__ACTIVITY__
Omit every picture, then return each line of the data below exactly.

(Saved entries)
──────

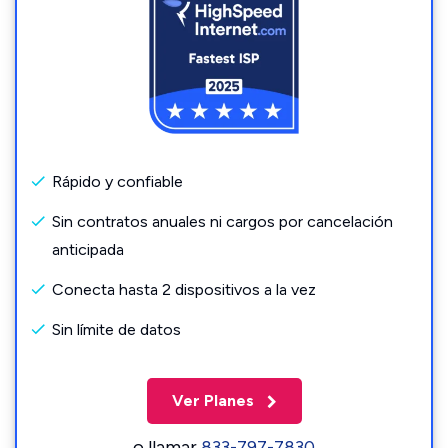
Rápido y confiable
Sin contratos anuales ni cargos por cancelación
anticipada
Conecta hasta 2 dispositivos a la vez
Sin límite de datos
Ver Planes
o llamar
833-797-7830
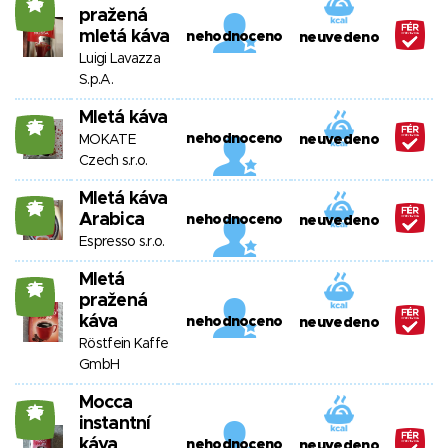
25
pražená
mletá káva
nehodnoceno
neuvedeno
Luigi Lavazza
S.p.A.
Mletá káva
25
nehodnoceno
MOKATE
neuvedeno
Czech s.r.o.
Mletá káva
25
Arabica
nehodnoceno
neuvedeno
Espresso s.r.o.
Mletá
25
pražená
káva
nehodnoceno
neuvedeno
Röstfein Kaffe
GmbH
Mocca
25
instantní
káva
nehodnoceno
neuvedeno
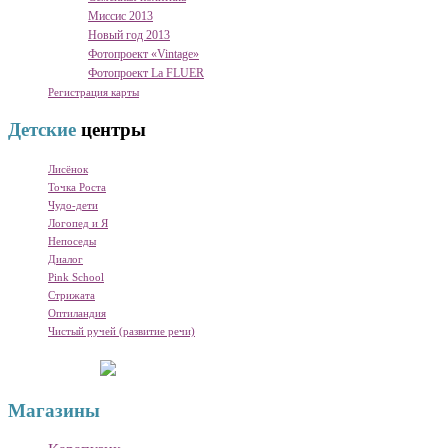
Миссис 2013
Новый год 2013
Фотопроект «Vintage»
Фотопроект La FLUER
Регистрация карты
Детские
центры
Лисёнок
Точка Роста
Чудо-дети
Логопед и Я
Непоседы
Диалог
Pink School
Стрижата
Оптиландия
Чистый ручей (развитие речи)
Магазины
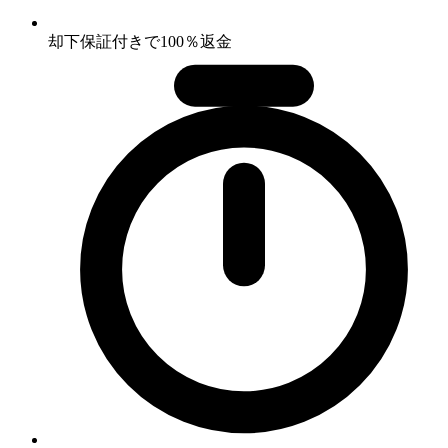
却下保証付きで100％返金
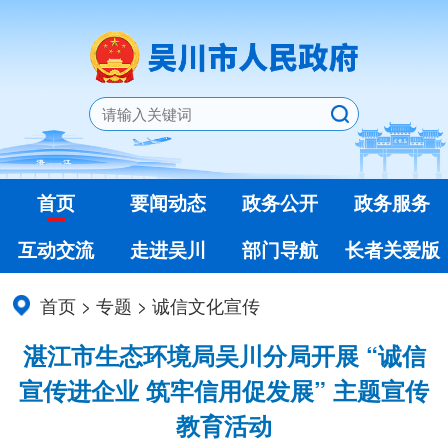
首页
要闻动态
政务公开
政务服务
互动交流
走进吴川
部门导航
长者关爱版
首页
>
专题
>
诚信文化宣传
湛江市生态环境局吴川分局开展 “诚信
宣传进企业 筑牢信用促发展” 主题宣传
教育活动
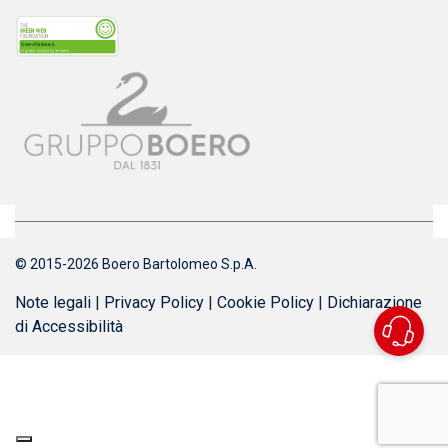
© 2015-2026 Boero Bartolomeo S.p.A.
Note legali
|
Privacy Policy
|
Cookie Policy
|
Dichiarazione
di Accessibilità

──────

__YOUR RESPONSE__
Rápido y confiable
Sin contratos anuales ni cargos por cancelación
anticipada
Conecta hasta 2 dispositivos a la vez
Sin límite de datos
Ver Planes
o llamar
833-797-7830
25
pražená
mletá káva
nehodnoceno
neuvedeno
Luigi Lavazza
S.p.A.
Mletá káva
25
nehodnoceno
MOKATE
neuvedeno
Czech s.r.o.
Mletá káva
25
Arabica
nehodnoceno
neuvedeno
Espresso s.r.o.
Mletá
25
pražená
káva
nehodnoceno
neuvedeno
Röstfein Kaffe
GmbH
Mocca
25
instantní
káva
nehodnoceno
neuvedeno
Миссис 2013
Новый год 2013
Фотопроект «Vintage»
Фотопроект La FLUER
Регистрация карты
Детские
центры
Лисёнок
Точка Роста
Чудо-дети
Логопед и Я
Непоседы
Диалог
Pink School
Стрижата
Оптиландия
Чистый ручей (развитие речи)
Магазины
却下保証付きで100％返金
首页
要闻动态
政务公开
政务服务
互动交流
走进吴川
部门导航
长者关爱版
首页
>
专题
>
诚信文化宣传
湛江市生态环境局吴川分局开展 “诚信
宣传进企业 筑牢信用促发展” 主题宣传
教育活动
© 2015-2026 Boero Bartolomeo S.p.A.
Note legali
|
Privacy Policy
|
Cookie Policy
|
Dichiarazione
di Accessibilità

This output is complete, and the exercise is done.